— Двое, которые проиграют, потом по очереди открывают карты, пока один не откроет туза. Он, значит, выиграл. А кто проиграет — поедет, соберет манатки и ту-ту!
И Бледный перебил:
— Триста фунтов, говоришь?
А Меченый присвистнул сквозь зубы и тоже спросил:
— Для тебя это, конечно, мелочь?
И Новенький, абсолютно невозмутимо:
— Триста фунтов.
И Бледный:
— Где же ты возьмешь триста фунтов?
Он не ответил — молча вытащил из кармана смятую пачку денег, разорвал ленточку, которой она была перехвачена, и стал отсчитывать, медленно и аккуратно выкладывая купюры тремя пачками рядом с собой на койку, как бы нехотя, как бы с сожалением расставаясь с каждой, поплевывая на пальцы и усмехаясь:
— Триста фунтов, сукины вы дети!
И Бледный пробормотал неуверенно:
— Да они уже завтра обесценятся, на подтирку пойдут…
А Меченый подпел:
— Еще поглядим, как-то ты их сбудешь с рук!
Новенький только провел пальцем по краю пачки, деньги зашелестели, он развернул их веером и снова сложил, взял две другие пачки, чуть выждал и помахал ими перед носом, ты даже уловил чуть слышное потрескивание.

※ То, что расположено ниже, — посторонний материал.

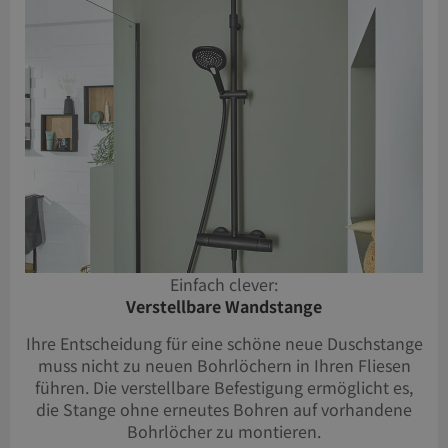
Einfach clever:
Verstellbare Wandstange
Ihre Entscheidung für eine schöne neue Duschstange
muss nicht zu neuen Bohrlöchern in Ihren Fliesen
führen. Die verstellbare Befestigung ermöglicht es,
die Stange ohne erneutes Bohren auf vorhandene
Bohrlöcher zu montieren.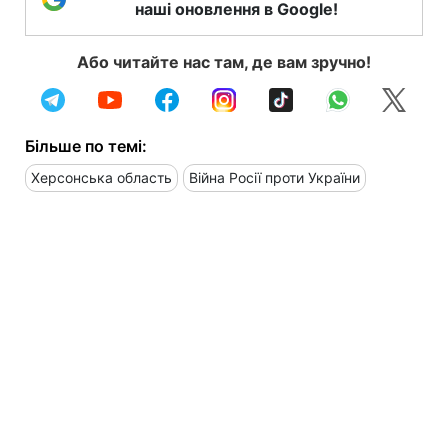
наші оновлення в Google!
Або читайте нас там, де вам зручно!
Більше по темі:
Херсонська область
Війна Росії проти України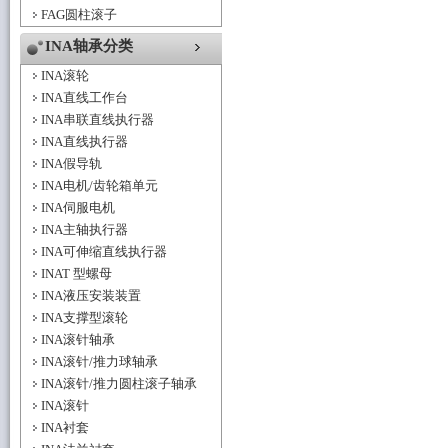
FAG圆柱滚子
INA轴承分类
INA滚轮
INA直线工作台
INA串联直线执行器
INA直线执行器
INA假导轨
INA电机/齿轮箱单元
INA伺服电机
INA主轴执行器
INA可伸缩直线执行器
INAT 型螺母
INA液压安装装置
INA支撑型滚轮
INA滚针轴承
INA滚针/推力球轴承
INA滚针/推力圆柱滚子轴承
INA滚针
INA衬套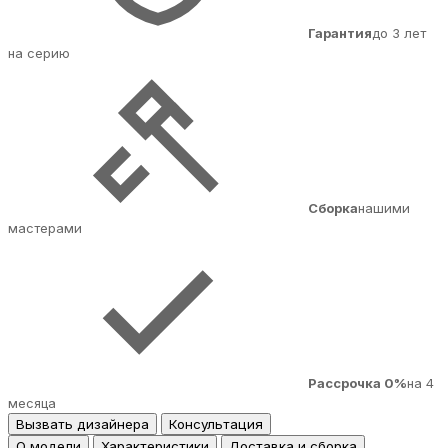
Гарантия
до 3 лет
на серию
Сборка
нашими
мастерами
Рассрочка 0%
на 4
месяца
Вызвать дизайнера
Консультация
О модели
Характеристики
Доставка и сборка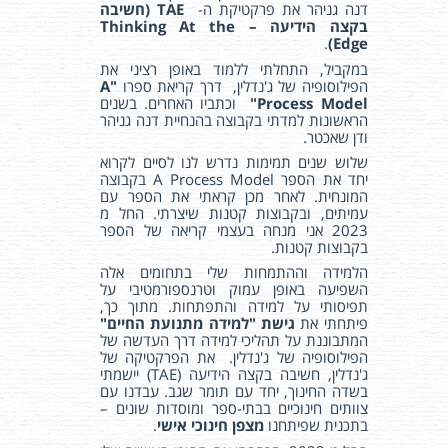
דנה גניהר את פרקטיקת ה-
TAE
(
חשיבה
בקצה הידיעה – Thinking At the
.
Edge)
במקביל, התחלתי ללמוד באופן רציני את
הפילוסופיה של ג'נדלין, דרך קריאת ספרו
"A
Process Model"
וכתביו האחרים. בשנים
הראשונות למדתי בקבוצה בהנחיית דנה גניהר
ודן שאכטר.
שלוש שנים תמימות נדרש לנו לסיים לקרוא
יחד את הספר A Process Model בקבוצה
המונחית. לאחר מכן קראתי את הספר עם
עמיתים, ובקבוצות קטנות שיצרתי. החל מ
2023 אני מנחה בעצמי קריאה של הספר
בקבוצות קטנות.
הלמידה וההתמחות שלי בתחומים אלה
השפיעה באופן עמוק וטרנספורמטיבי על
תפיסותי על למידה והתפתחות. מתוך כך,
פיתחתי את
גישת "למידה מתנועת החיים"
המתבוננת על תהליכי למידה דרך העדשה של
הפילוסופיה של ג'נדלין. את הפרקטיקה של
ג'נדלין, חשיבה בקצה הידיעה (TAE) יישמתי
בשדה החינוך, יחד עם תומר שגב. עבדנו עם
צוותים חינוכיים בבתי-ספר ומוסדות שונים –
בתכנית שפיתחנו
מצפן חינוכי אישי
.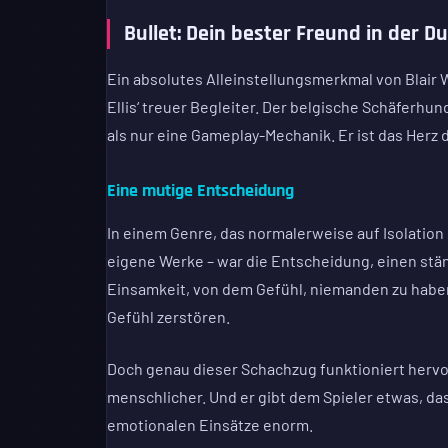
Bullet: Dein bester Freund in der D
Ein absolutes Alleinstellungsmerkmal von Blair W
Ellis‘ treuer Begleiter. Der belgische Schäferhund
als nur eine Gameplay-Mechanik. Er ist das Herz d
Eine mutige Entscheidung
In einem Genre, das normalerweise auf Isolation
eigene Werke – war die Entscheidung, einen stän
Einsamkeit, von dem Gefühl, niemanden zu haben,
Gefühl zerstören.
Doch genau dieser Schachzug funktioniert hervorr
menschlicher. Und er gibt dem Spieler etwas, das 
emotionalen Einsätze enorm.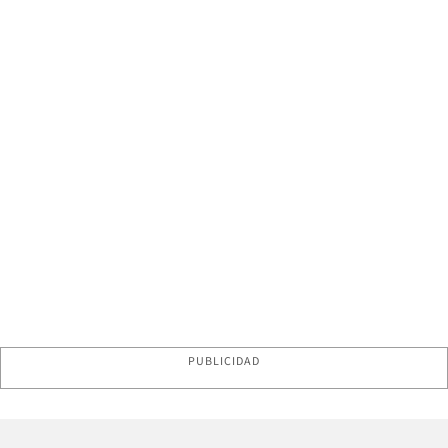
PUBLICIDAD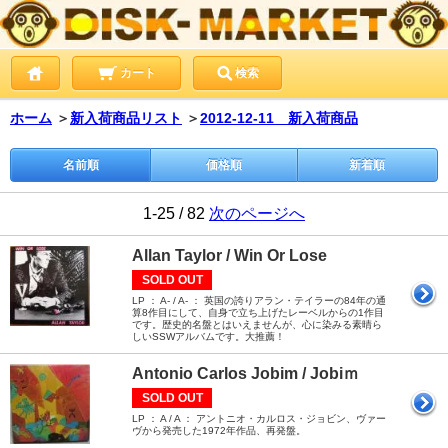
カート
検索
ホーム
＞
新入荷商品リスト
＞
2012-12-11 新入荷商品
名前順
価格順
新着順
1-25 / 82
次のページへ
Allan Taylor / Win Or Lose
SOLD OUT
LP ： A- / A- ： 英国の誇りアラン・テイラーの84年の通
算8作目にして、自身で立ち上げたレーベルからの1作目
です。歴史的名盤とはいえませんが、心に染みる素晴ら
しいSSWアルバムです。大推薦！
Antonio Carlos Jobim / Jobiｍ
SOLD OUT
LP ： A / A ： アントニオ・カルロス・ジョビン、ヴァー
ヴから発売した1972年作品、再発盤。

Он их сломил, оба сдались, раскисли, и вдруг все трое уставились на тебя, ожидая ответа, и ты повторил слова Новенького:
— Кто проиграет — поедет.
И Бледный взял стакан, выпил залпом, но все-таки не успокоился — опять, в который раз уже, спросил тебя:
— Так играешь или нет?
А Меченый, ему в тон:
— Ты же не сдрейфил?
И ты понял — они не отстанут, либо согласишься играть, либо они до утренней поверки не дадут тебе покоя своими насмешками, а уж о том, чтобы лечь в кровать, поспать хотя бы час, и мечтать не придется, потому что они будут трещать без умолку, обвинять тебя во всех смертных грехах, попрекать тем, что ты по малодушию подвел их; и стало яснее ясного, или уступишь, или они отныне будут обращаться с тобой как с предателем, натравят на тебя весь дом, и все будут колотить ложками по столу, если посмеешь сунуться в столовую, и растрезвонят на весь лагерь, что ты доносчик, как обычно делалось, когда хотели кого-то оплевать, выдумают тысячу издевательств, которые придется сносить безропотно, короче, или уступишь, или тебе не будет ни минуты покоя, и вот по этой причине ты не стал возражать и повторил:
— Кто проиграет — поедет.
И все трое закивали:
— Кто проиграет — поедет.
После этого уже не имело смысла возражать. Новенький принялся тасовать карты с таким видом, словно знал с самого начала: оказать сопротивление ты не осмелишься.